Foto bersama setelah Penanda Tanganan Deklarasi Nusantara Menuju desa Ekologis. |
Peringatan hari
pangan di Nusantara merupakan gambaran potret krisis dari bentuk keterancaman
lahan pangan masyarakat dan desa, yang diakibatkan oleh proses pembangunan yang
miskin visi dan keberlanjutan. Pangan ada karena ketersediaan lahan, kedaulatan
lahan ada karena adanya akses masyarakat.

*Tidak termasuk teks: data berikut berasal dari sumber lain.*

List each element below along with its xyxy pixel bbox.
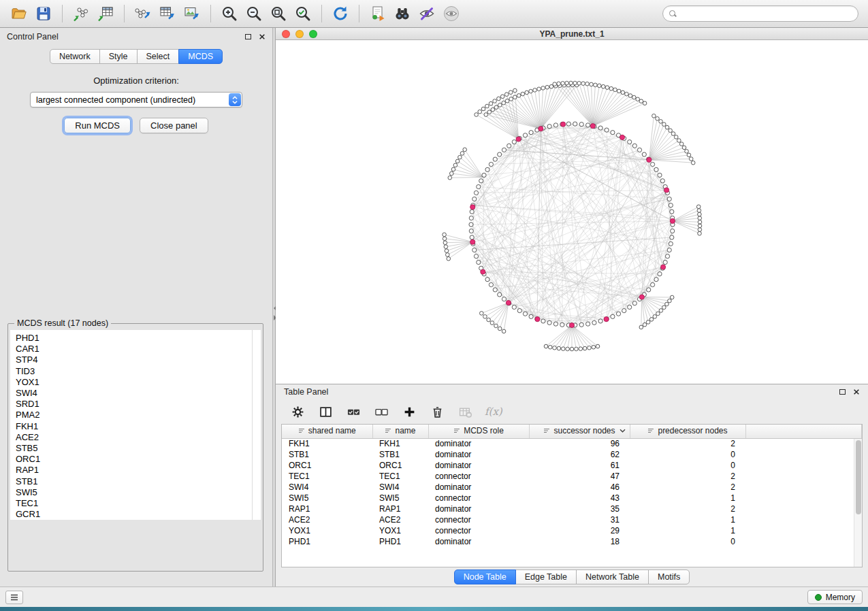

Akses masyarakat bukan hanya dapatnya
masyarakat mengelola lahan, melainkan juga terpenuhnya seluruh syarat akan
makna kedaulatan, yakni (1) tata kuasa (kebijakan penguasaan wilayah), (2) tata kelola (sistem untuk menjalankan dan mengendalikan
pemanfaatan atas ruang/wilayah perdesaan, (3) tata
produksi (kaidah atau aturan dalam proses mengeluarkan atau menghasilkan suatu produk
(sandang, pangan, papan, energi dll.) yang berbasis pada potensi yang ada di wilayah desa untuk meningkatkan
taraf kesejahteraan warganya), dan (4) tata konsumsi (pengaturan pola konsumsi masyarakat desa yang
harus dapat memperkuat relasi dengan potensi komoditinya; serta pengaturan
distribusi produk masyarakat desa keluar yang harus memberikan nilai tambah
bagi masyarakat desa sebagai produsen).
Hadi Jatmiko
menambahkan, dihadirkannya Kantor Staf Presiden (KSP), Kementerian Desa, PDT,
dan Transmigrasi, dan Direktur Eksekutif Nasional WALHI adalah bentuk dukungan yang nyata untuk
masyarakat Nusantara baik secara
kebijakan maupun dukungan politik terhadap masyarakat dan ruang kelolanya.